贈与契約書を取り交わした時期と実際にお金を振り込んだ日が異なる年になってしまったとき、いったいいつの年の贈与になるのか、悩むところです。
口頭なら振込日、書面なら書面の日付
「いつ贈与があったのか」について、国税庁のタックスアンサーに以下のとおりの記載があります。
(1) 口頭による贈与の場合 贈与の履行があった時
(2) 書面による贈与の場合 贈与契約の効力が発生した時
(3) 停止条件付贈与の場合 その条件が成就した時
(4) 農地等の贈与の場合 農地法の規定による許可又は届出の効力が生じた時
(相基通1の3・1の4共-8、1の3・1の4共-9、1の3・1の4共-10)
国税庁ウエブサイト:https://www.nta.go.jp/taxes/shiraberu/taxanswer/zoyo/4402_qa.htmより
口頭による贈与とは口約束の贈与です。
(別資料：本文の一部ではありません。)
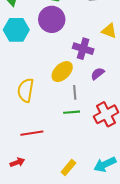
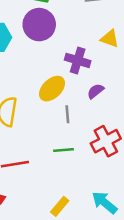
green line: (72, 112) -> (64, 150), moved
cyan arrow: (105, 164) -> (105, 203), turned 65

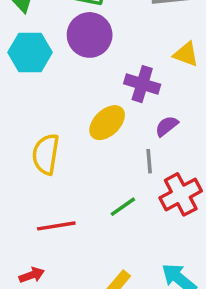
gray line: (67, 114) -> (149, 161), moved
green line: (64, 150) -> (123, 207), turned -30

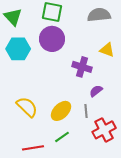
yellow ellipse: (107, 123) -> (61, 111), moved
yellow semicircle: (46, 154) -> (27, 107), turned 125
green line: (123, 207) -> (62, 137), moved

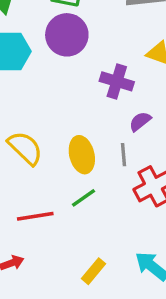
yellow ellipse: (61, 111) -> (82, 155), turned -60

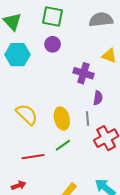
purple circle: (67, 35) -> (53, 44), size x0.6
purple semicircle: (140, 121) -> (98, 98), turned 136

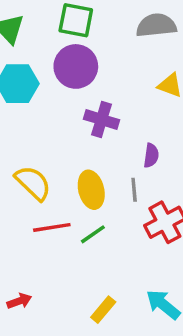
purple circle: (53, 44) -> (76, 66), size x1.6
purple cross: (83, 73) -> (101, 120), moved
red line: (33, 157) -> (52, 227), moved

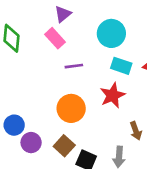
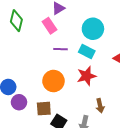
cyan rectangle: (121, 66) -> (87, 52), moved
brown square: (64, 146) -> (44, 109), turned 35

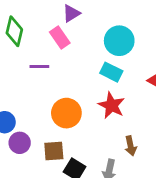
purple line: (61, 49) -> (39, 67), moved
red star: (87, 76) -> (111, 105), turned -30

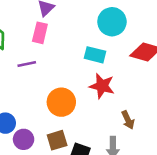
pink rectangle: (60, 38) -> (40, 33), turned 60
cyan circle: (119, 41) -> (112, 22), moved

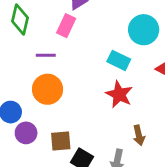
orange circle: (61, 102) -> (48, 89), moved

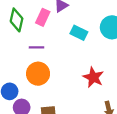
pink rectangle: (66, 26) -> (43, 17), moved
cyan rectangle: (119, 60) -> (79, 33), moved

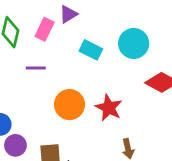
orange circle: (38, 74) -> (70, 105), moved

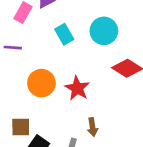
cyan rectangle: (91, 50) -> (64, 34), turned 30

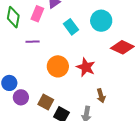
brown square: (21, 127) -> (46, 102), turned 35

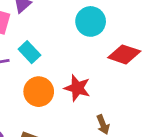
cyan rectangle: (71, 27) -> (29, 52), moved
贈与契約書など書面が無い場合が該当します。口頭による贈与の場合は贈与の履行、つまり振込があった時が贈与があった時とされています。例えば、今年、「100万円あげるね」「ありがとう!」という話があり実際に振込があったのが来年だとしたら、来年の贈与になります。
書面による贈与、代表的なものは贈与契約書を作成した場合は、贈与契約書の効力が発生した時に贈与があったとします。贈与契約書の効力が発生した時とは通常、贈与契約書に記載されている日付です(この日付の日に贈与契約書を作成したと思われるため)。従って、贈与契約書の日付となります。
贈与契約書の日付を確認しよう
今回の事例では、贈与契約書が取り交わされていることから「贈与契約書の日付」の年に贈与があったとみなされます。
贈与契約を撤回したら?
贈与契約書を作成したものの「やっぱりやめよう」という事で贈与契約を無かったことにしよう、という事もあるかと思います。
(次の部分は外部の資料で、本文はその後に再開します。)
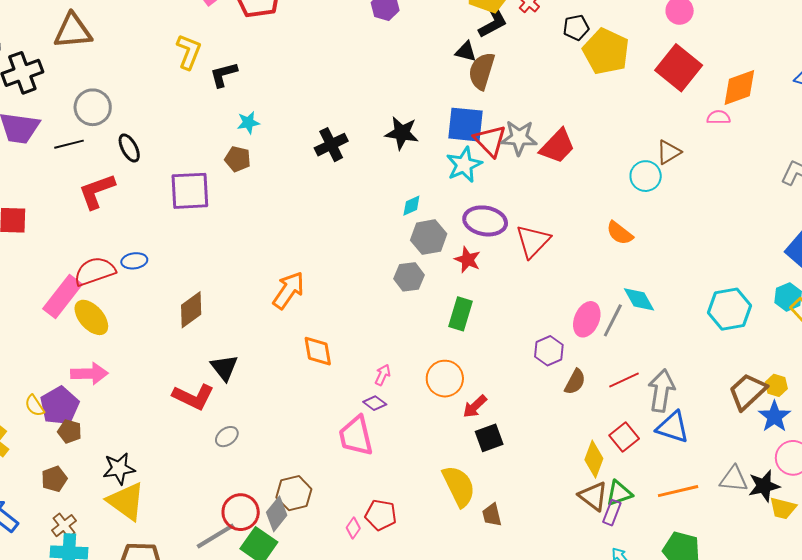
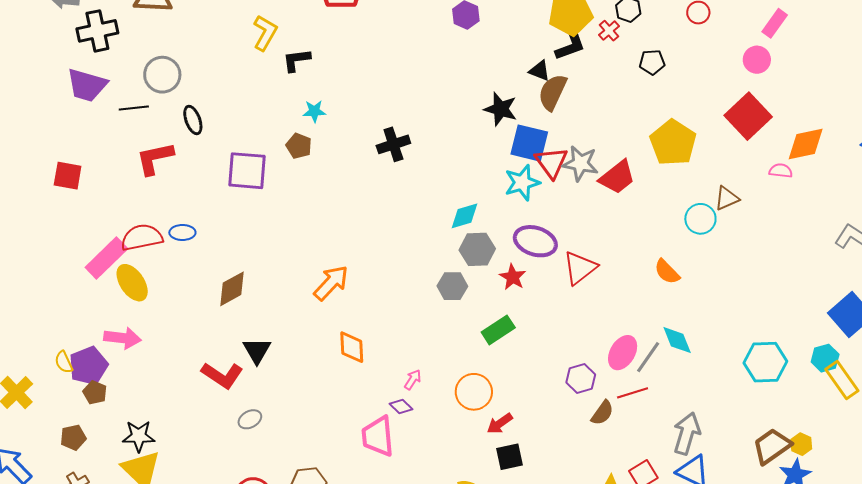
yellow pentagon: (606, 51) -> (673, 143), moved
black star: (402, 133) -> (501, 109), moved
cyan diamond: (411, 206) -> (465, 216), size x1.4
green rectangle: (460, 314) -> (498, 330), turned 32
red line: (624, 380) -> (633, 393), moved

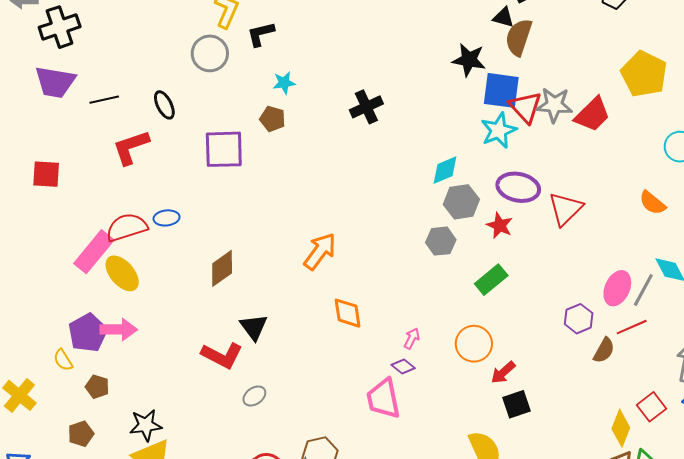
gray circle: (162, 75) -> (210, 53), moved
purple pentagon: (88, 366) -> (88, 333), moved

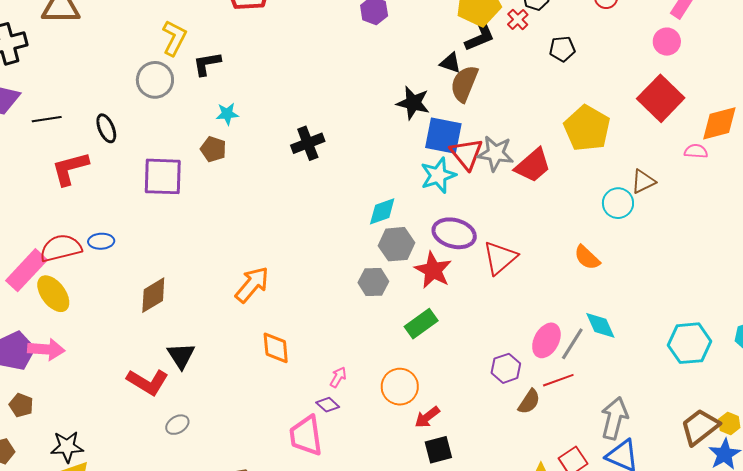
red star: (500, 225) -> (433, 270), size x1.4

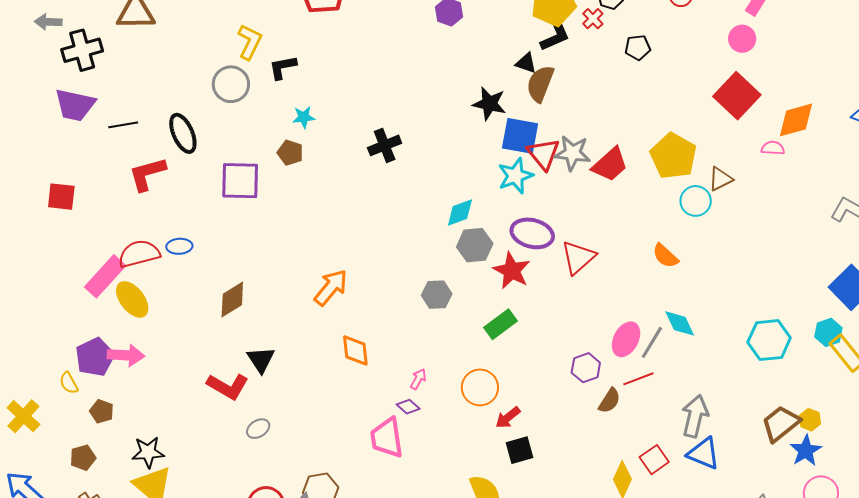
black ellipse: (106, 128) -> (183, 133), size x1.4
yellow pentagon: (587, 128) -> (673, 156), moved
gray hexagon: (373, 282) -> (437, 295), moved

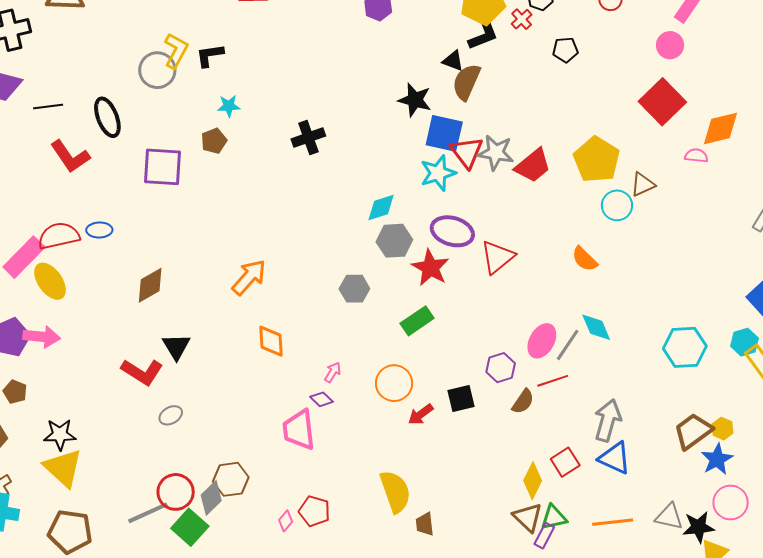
yellow L-shape: (250, 42) -> (176, 51), moved
brown pentagon: (290, 153) -> (214, 141), turned 30
red L-shape: (147, 174) -> (70, 156), turned -111
black square: (519, 450) -> (461, 399), moved

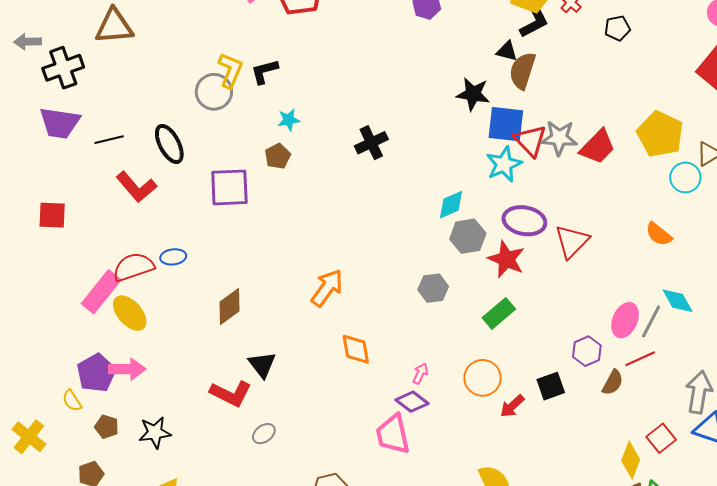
purple diamond: (321, 399) -> (412, 402), size x1.4
black star: (60, 434) -> (155, 432), moved

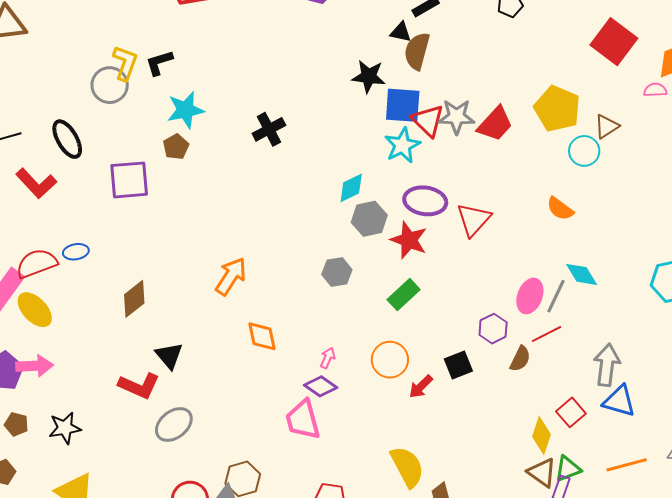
cyan star: (289, 120) -> (185, 110), size x1.6
gray ellipse: (264, 434) -> (174, 424), size x1.6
その場合でも原則的には贈与はあったとして扱われ、贈与税の課税対象となります。
しかし、課税の公平を乱さずに次の全てを満たす場合は、税務上では贈与契約が無かったものとして取り扱うことができるとされています。
(1) 贈与契約の取消し又は解除が当該贈与のあった日の属する年分の贈与税の申告書の提出期限までに行われたものであり、かつ、その取消し又は解除されたことが当該贈与に係る財産の名義を変更したこと等により確認できること。
(2) 贈与契約に係る財産が、受贈者によって処分され、若しくは担保物件その他の財産権の目的とされ、又は受贈者の租税その他の債務に関して差押えその他の処分の目的とされていないこと。
(3) 当該贈与契約に係る財産について贈与者又は受贈者が譲渡所得又は非課税貯蓄等に関する所得税その他の租税の申告又は届出をしていないこと。
(4) 当該贈与契約に係る財産の受贈者が当該財産の果実を収受していないこと、又は収受している場合には、その果実を贈与者に引き渡していること。